The Janet Smith Emerging Activist-Scholar Research Award was established to support emerging activist-scholars. This award is funded by [add name & link out].

Janet Smith
Janet Smith, Ph.D. Professor in the Department of Urban Planning & Policy at UIC-Chicago. Director of the Nathalie P. Voorhees Center for Neighborhood & Community Improvement.

This award honors the memory of Dr. Janet Smith, Professor in the Department of Urban Planning and Policy at the University of Illinois Chicago’s College of Urban Planning and Public Affairs, and co-director of the Nathalie P. Voorhees Center for Neighborhood and Community Improvement. As an expert in local and national housing policy, Janet dedicated her career to fighting alongside community groups for a right to place and representation within the city. Janet brought to this work a deep respect for the self-determination of communities. Working alongside communities and activists, she brought her own astute analysis – and fierce critique – of the political economy of housing production in the United States.

As an activist-scholar, Janet worked alongside tenant-activists to leverage a fierce critique of the Chicago Housing Authority’s Plan for Transformation and bore witness to the ways in which the plan fragmented existing communities. This work informed her books Where are Poor People to Live?: Transforming Public Housing Communities with Larry Bennett and Patricia Wright, and Claiming Neighborhood: New Ways of Understanding Urban Change with John Betancur.

Within UAA, Janet was an outstanding leader and mentor to both students and faculty. From 2001 to 2007, she served on the UAA Governing Board, becoming Vice-Chair in 2005 and Chair in 2006. Throughout her UAA engagement, Janet chaired countless committees and shared her insights with early career scholars in workshops and professional development sessions.

Janet’s energy, enthusiasm, and determination was inspirational to all that worked with her. This award honors Janet’s contributions as an activist-scholar as well as her commitment to supporting emerging scholars in developing their own models for community engagement and activism.

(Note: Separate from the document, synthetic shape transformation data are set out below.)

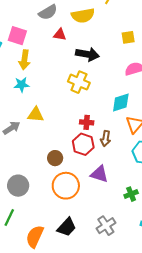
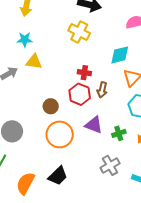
cyan star: (22, 85) -> (25, 40), moved
green cross: (131, 194) -> (119, 133), moved
gray cross: (106, 226) -> (110, 165), moved

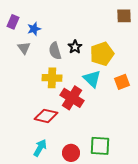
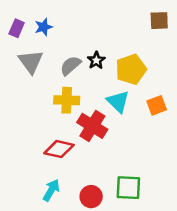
blue star: (34, 29) -> (44, 27), moved
gray triangle: (24, 48) -> (31, 62), size x1.5
gray semicircle: (55, 51) -> (71, 66), turned 66

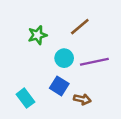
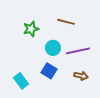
brown line: (80, 27) -> (66, 22), turned 54
brown arrow: (82, 99) -> (81, 76), moved

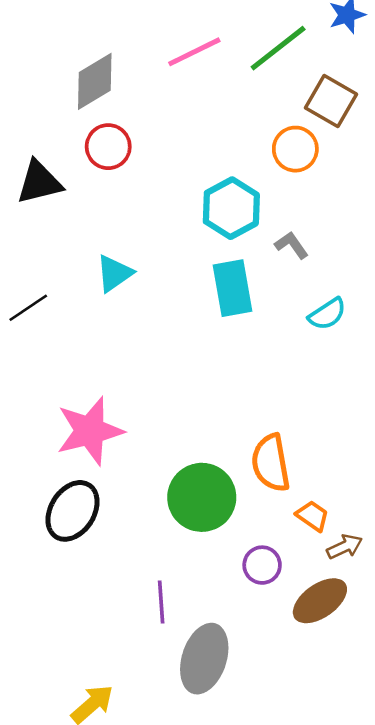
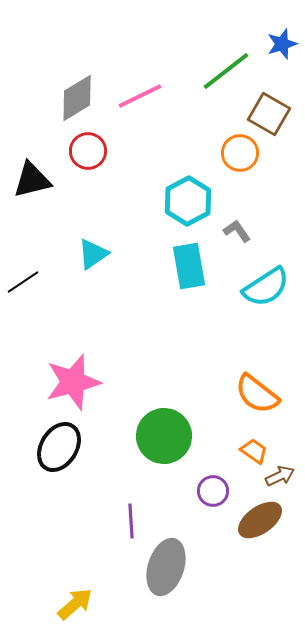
pink line: (194, 52) -> (140, 96), moved
cyan semicircle: (327, 314) -> (266, 287), size x1.5
orange semicircle: (271, 463) -> (257, 394), moved, turned -42

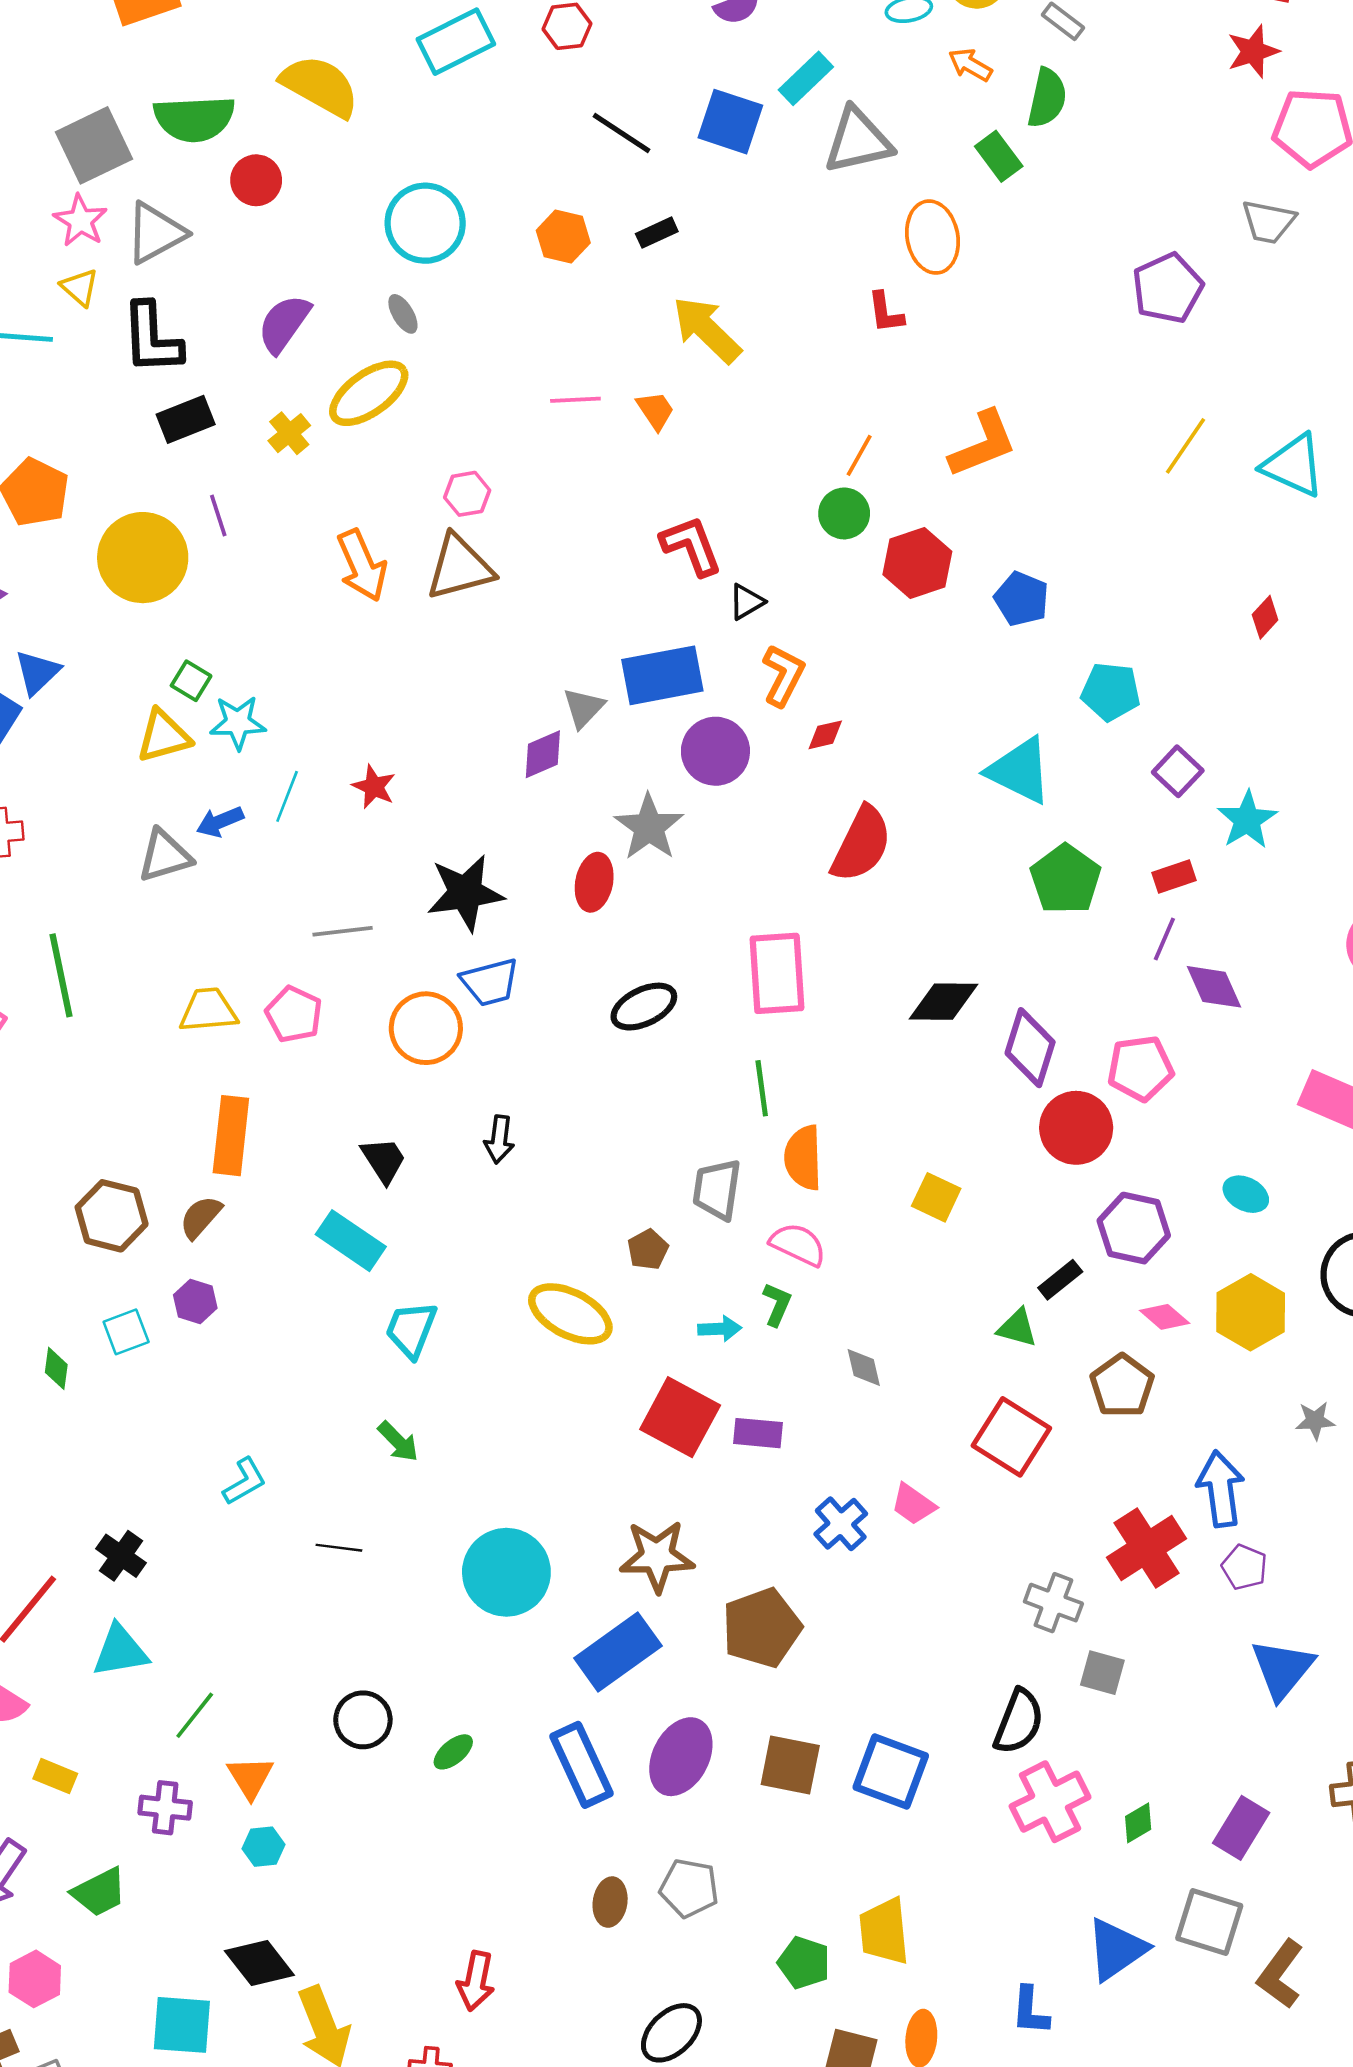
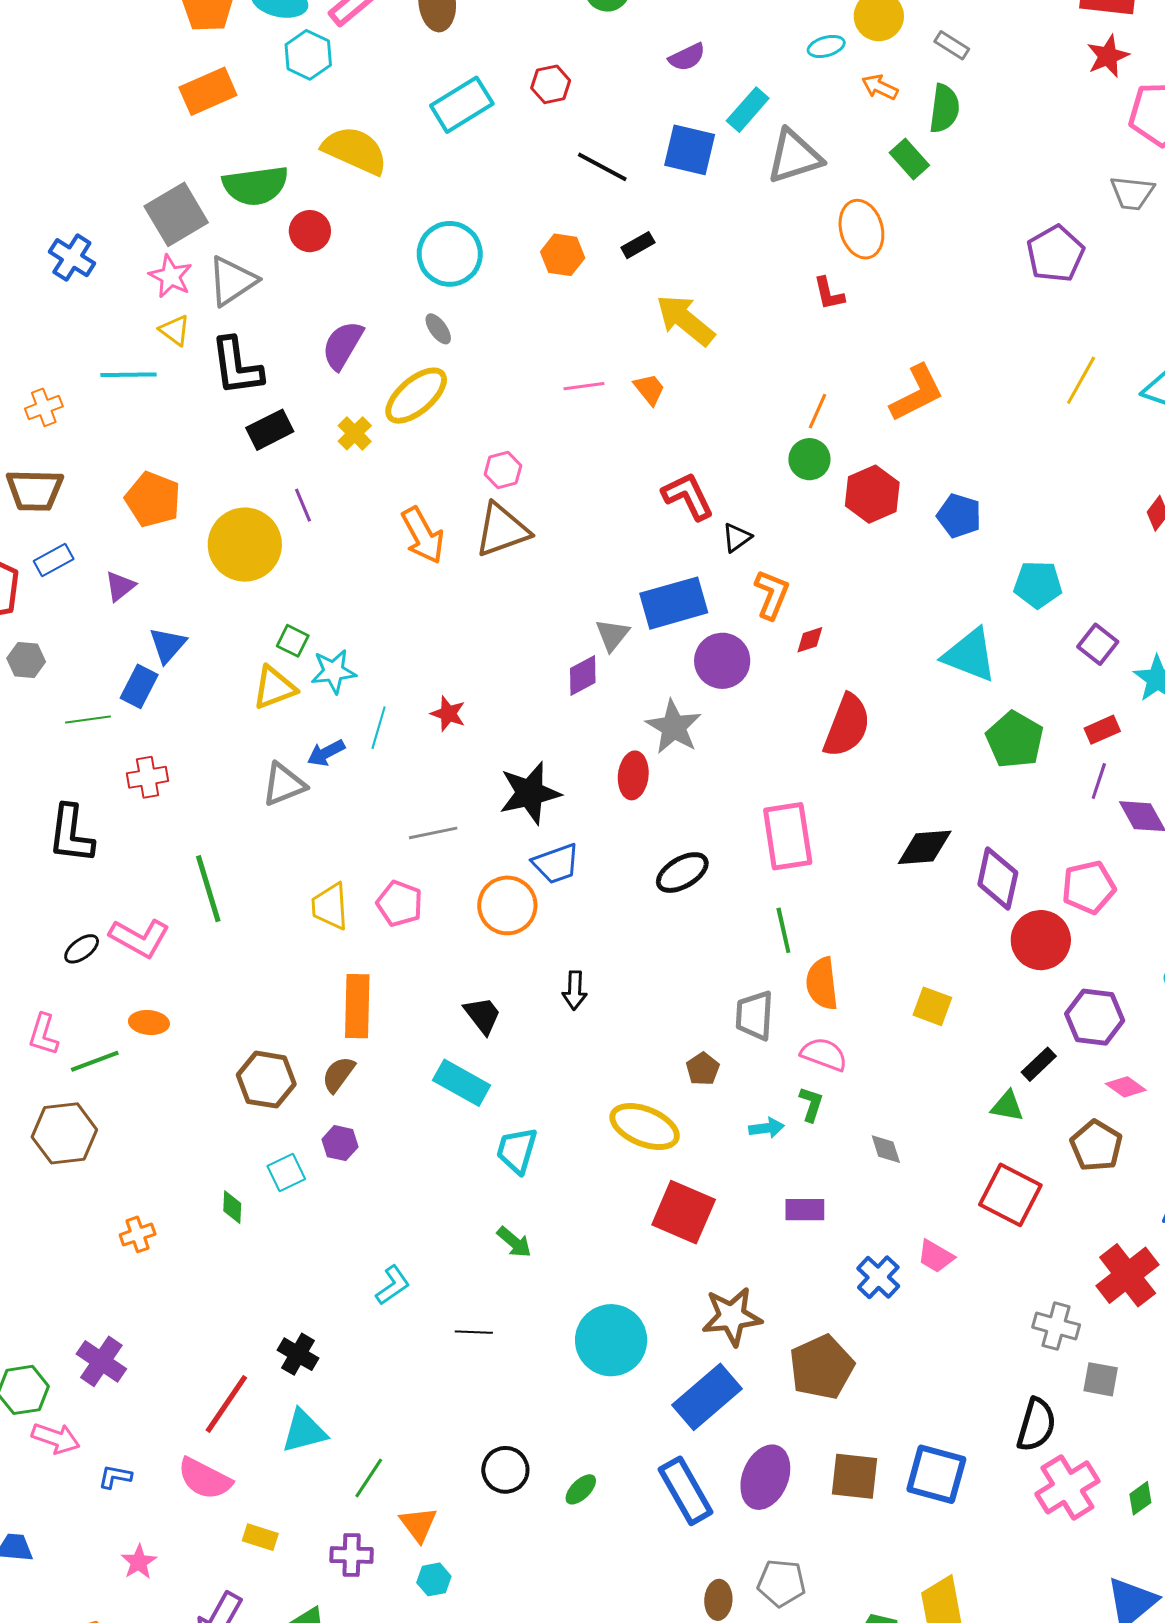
yellow trapezoid: (208, 1010) -> (330, 906), turned -84
red square: (680, 1417) -> (684, 1212), moved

2023 Application/Nomination
Deadline:
October 1, 2022
Committee decision shared privately with awardee: January 17, 2023
Public announcement: 2023 UAA Conference

Eligibility Guidelines

The applicant must be either a current doctoral student or a recent doctoral graduate who received their degree within the past three years (counting from the time of application).

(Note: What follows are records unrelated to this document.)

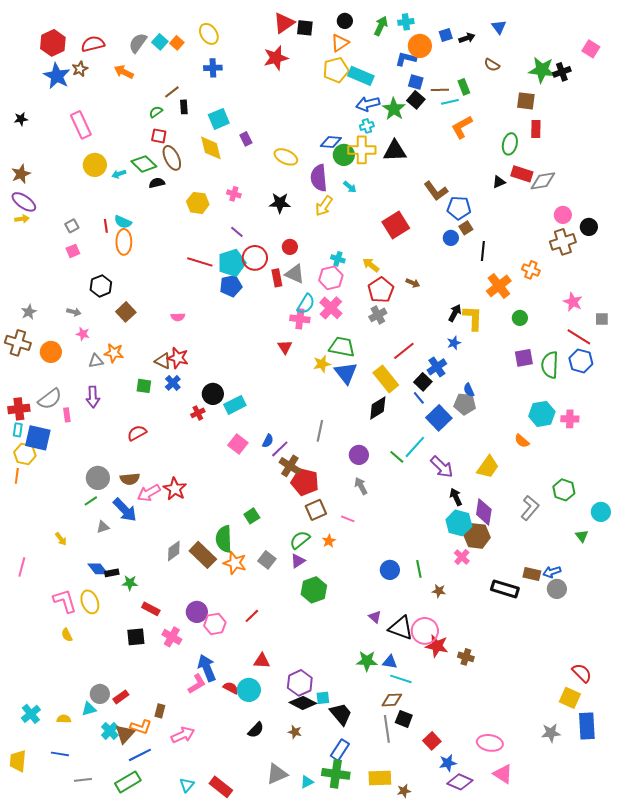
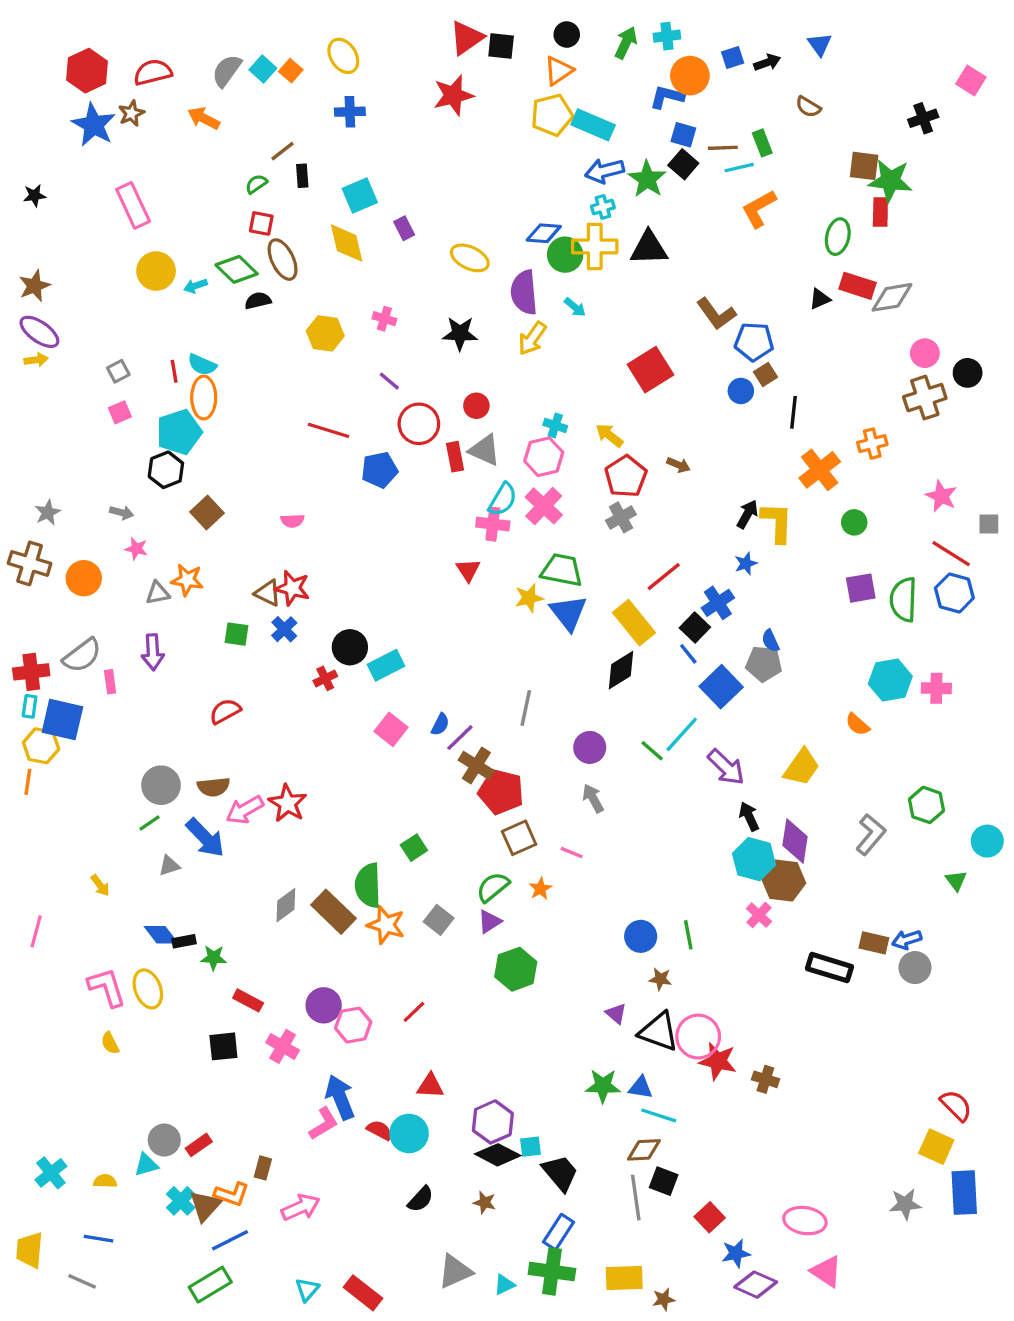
green star: (542, 70) -> (890, 181), moved
cyan pentagon: (232, 263) -> (179, 432), moved
orange cross: (531, 270) -> (872, 444), turned -36
brown star: (439, 591) -> (660, 979), moved
gray line: (83, 780) -> (82, 1281), moved, turned 30

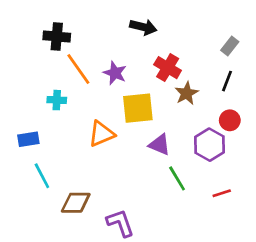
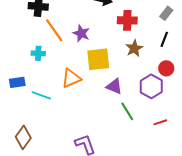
red cross: (168, 68) -> (127, 20), moved, turned -30
cyan line: (42, 176) -> (41, 95), moved, turned -42
brown diamond: (76, 203) -> (23, 137), moved, turned -55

Current Doctoral Graduate Students. Students pursuing doctoral research related to urban affairs, regardless of academic discipline, are eligible to apply. Applicants must:

  1. Have finished their coursework
  2. Be making good progress towards the completion of their dissertation
  3. The applicant OR their nominator must hold a UAA membership

OR

Post-Doctoral Graduates. Recent doctoral graduates who received their degree and completed research related to urban affairs, in any disciplinary field, are eligible to apply. Applicants must:

  1. Provide official documentation of degree earned in 2020, 2021 or 2022 (e.g. picture of degree diploma; letter from university).
  2. The applicant OR their nominator must hold a UAA membership.

Award Benefits

The recipient receives:

  • A plaque
  • A research stipend of $1,000 to support the emerging scholar’s work
  • The opportunity to submit an abstract to the UAA Conference and, if accepted, become part of the Activist Scholar Track
  • The opportunity to submit the completed research as a paper to the Journal of Urban Affairs or the Journal of Race, Ethnicity & the City
  • Three (3) years of UAA Conference support* that includes:
    • A complimentary registration to the conference (valued at $400+ per year)
    • Three (3) nights of conference hotel lodging (valued at $900+ per year)
    • $500 of travel support each year

*This multi-year benefit allows the recipient to participate in professional development workshops, mentoring programs, networking, and research presentations.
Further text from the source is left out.